Ophthotech announced today the treatment of its first patient with Volociximab, a monoclonal antibody targeting alpha5beta1 integrin, in a Phase I trial for the treatment of wet age-related macular degeneration (AMD)
PRINCETON, NJ and NEW YORK, NY, USA | November 10, 2008 | Ophthotech Corp. announced today the treatment of its first patient with Volociximab, a monoclonal antibody targeting alpha5beta1 integrin, in a Phase I trial for the treatment of wet age-related macular degeneration (AMD). Ophthotech is a privately held biopharmaceutical company focused on developing ophthalmic therapies for both wet and dry AMD. Volociximab represents Ophthotech’s third compound in clinical development. This Phase I trial will assess the safety, tolerability and pharmacokinetic profile of Volociximab.
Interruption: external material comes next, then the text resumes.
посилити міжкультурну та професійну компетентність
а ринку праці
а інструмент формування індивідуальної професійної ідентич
"There is strong scientific rationale for alpha5beta1 integrin antagonism to interrupt the cell survival signals in neovascular tissue and associated inflammation in eyes afflicted with AMD. Ophthotech’s monoclonal antibody, Volociximab, holds great promise as a potential breakthrough therapy for the wet and dry forms of AMD," said Scott W. Cousins, MD, the Robert Machemer, MD, Professor of Ophthalmology at Duke University, and the director of the Duke Center for Macular Diseases at the Duke Eye Center.
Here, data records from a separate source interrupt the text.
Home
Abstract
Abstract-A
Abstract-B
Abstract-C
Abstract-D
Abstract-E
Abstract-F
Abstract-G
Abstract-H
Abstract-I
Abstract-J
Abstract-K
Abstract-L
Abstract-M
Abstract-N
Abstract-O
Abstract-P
"Initiating clinical development of Volociximab, our third compound, is an important milestone, as it demonstrates our commitment to developing and commercializing therapies for both wet and dry AMD in an accelerated manner," said Samir Patel, MD, President and Chief Executive Officer of Ophthotech.
This trial involves the company’s third compound in clinical development to date. Recently, Ophthotech enrolled its first patient in a Phase I complement inhibition trial for age-related macular degeneration with its anti-C5 complement factor aptamer, ARC1905, in combination with an anti-VEGF agent. In February 2008, the company initiated a Phase I trial with E10030, an anti-PDGF aptamer, also in combination with an anti-VEGF agent, for the treatment of age-related macular degeneration. A dry AMD trial with ARC1905 is scheduled to commence in 2009.
About Volociximab (M200)
Volociximab is a monoclonal antibody targeting alpha5beta1 integrin, a key protein involved in the formation of new blood vessels (angiogenesis). alpha5beta1 integrin is a critical survival factor for proliferating endothelial cells involved in angiogenesis. Volociximab blocks the binding of alpha5beta1 to fibronectin, thereby disrupting a variety of processes involved in neovascularization. Inhibition of alpha5beta1 integrin has demonstrated potent anti-angiogenic effects in multiple preclinical models of angiogenesis. Unlike current therapies such as ranibizumab and bevacizumab, Volociximab inhibits endothelial cell proliferation downstream of growth factor stimulation, irrespective of the upstream proangiogenic stimulating factors. In January 2008, Ophthotech licensed worldwide development and commercial rights to all ophthalmic uses of Volociximab from Biogen Idec and PDL. For more information about Volociximab, please visit http://www.ophthotech.com/a5B1.asp.
About AMD
AMD is the leading cause of blindness for people over the age of 50 in the United States and Europe. The role of abnormal neovascularization, or angiogenesis, in the pathogenesis of neovascular AMD has been well established. There are two forms of the disease, namely "dry" and "wet" AMD. The "wet" form is characterized by the growth of new blood vessels into the central region of the retina. These new vessels cause severe visual loss due to retinal damage caused by subsequent leakage and scar formation. Anti-VEGF therapies and photodynamic therapies have been approved for "wet" AMD. "Dry" AMD accounts for up to 90 percent of all cases of AMD. There is no approved therapy for "dry" AMD, which afflicts 8 million patients in the United States and an additional 8 million in Europe. Visual loss in "dry" AMD is typically not as severe as "wet" AMD, however, over time, "dry" AMD can progress to the wet form of the disease.
About Ophthotech
Ophthotech Corp. is a privately held biopharmaceutical company focused on developing and commercializing therapies for back-of-the-eye diseases. Ophthotech plans to develop a pipeline of compounds with strong scientific foundations for the treatment of AMD and bring them to market in an accelerated manner. In August of 2007, Ophthotech announced a Series A venture financing and two separate in-licensing deals with Archemix Corp. and (OSI) Eyetech. A third in-license from Biogen Idec and PDL BioPharma was announced in January of 2008. Ophthotech’s venture investors include SV Life Sciences, HBM BioVentures and Novo A/S. For more information, please visit http://www.ophthotech.com.
SOURCE: Ophthotech Corp.
Post Views: 81
Ophthotech announced today the treatment of its first patient with Volociximab, a monoclonal antibody targeting alpha5beta1 integrin, in a Phase I trial for the treatment of wet age-related macular degeneration (AMD)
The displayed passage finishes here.